Climate Change Effects on Probable Maximum Precipitation (PMP) of Mesoscale Convective Systems: Model-based Estimation and Large Ensemble-based Frequency Analysis
Yusuke Hiraga, Satoshi Watanabe, Takeshi Yamashita, Hiroyuki Takizawa
Abstract
Understanding of the effects of climate change on Probable Maximum Precipitation (PMP)-like extreme precipitation is limited but urgently needed to update outdated design values. This study aims to quantify these effects through the application of atmospheric model-based PMP estimation methods to Mesoscale Convective Systems (MCSs). The annual exceedance probability (AEP) of deterministic estimates was assessed using large ensemble climate simulations, which is proposed as a framework for combining deterministic estimations with probabilistic evaluations for model-based PMP estimation.

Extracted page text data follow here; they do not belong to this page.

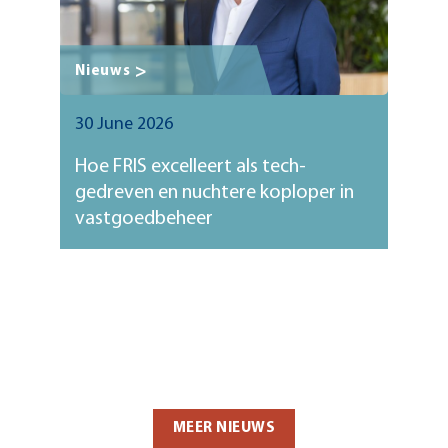
Nieuws
30 June 2026
Hoe FRIS excelleert als tech-
gedreven en nuchtere koploper in
vastgoedbeheer
MEER NIEUWS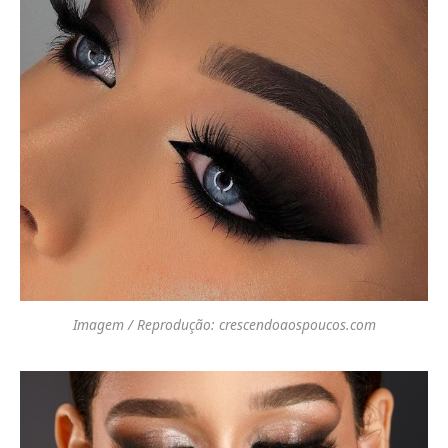
Imagem / Reprodução: crescendoaospoucos.com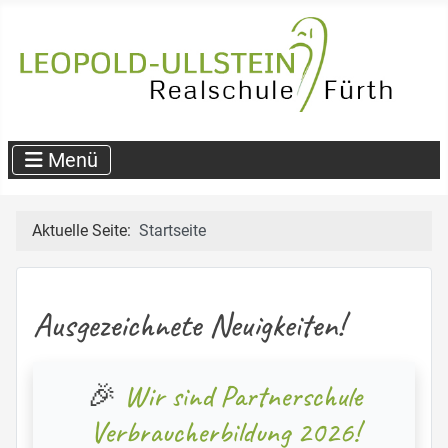
Aktuelle Seite:
Startseite
Ausgezeichnete Neuigkeiten!
🎉
Wir sind Partnerschule
Verbraucherbildung 2026!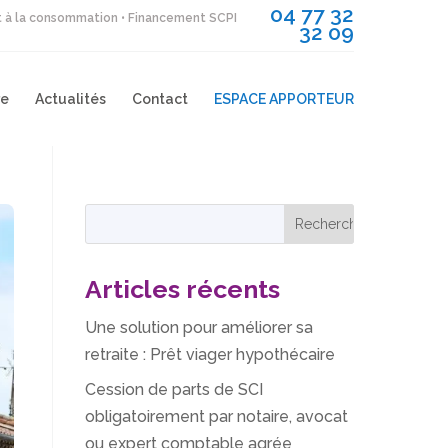
04 77 32
it à la consommation • Financement SCPI
32 09
re
Actualités
Contact
ESPACE APPORTEUR
Articles récents
Une solution pour améliorer sa
retraite : Prêt viager hypothécaire
Cession de parts de SCI
obligatoirement par notaire, avocat
ou expert comptable agrée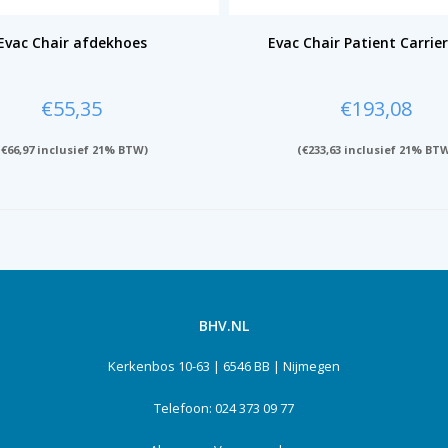
Evac Chair afdekhoes
Evac Chair Patient Carrie
€
55,35
€
193,08
(
€
66,97
inclusief 21% BTW)
(
€
233,63
inclusief 21% BT
BHV.NL
Kerkenbos 10-63 | 6546 BB | Nijmegen
Telefoon: 024 373 09 77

The results revealed that the relative humidity maximization method does not necessarily work for MCSs. This is because it increases the convective stability of the atmosphere, thereby suppressing the organization of the MCSs. The storm transposition method combined with the pseudo-global warming method successfully produced a large number of heavy rainfall scenarios corresponding to various warming patterns. As a result, the warming scaling rate with surface dew point temperatures for PMP-magnitude extreme precipitation (AEPs of 10 −4 –10 −7 ) was found to be >21 %/K (triple Clausius-Clapeyron), with substantial variation across durations and basins. The large ensemble-based frequency analysis revealed that the estimated PMP magnitude become more frequent with AEPs increasing by approximately 10 1 ∼10 2 from the historical to +4 K climate conditions. To the best of our knowledge, this is the first quantification of climate change effects on PMP-like extreme precipitation, explicitly including dynamic impacts, thereby enabling the evaluation of sub-daily durations. More robust estimates of warming scaling rates and AEP changes can be achieved by incorporating a larger number of rainfall events into the PMP estimation process.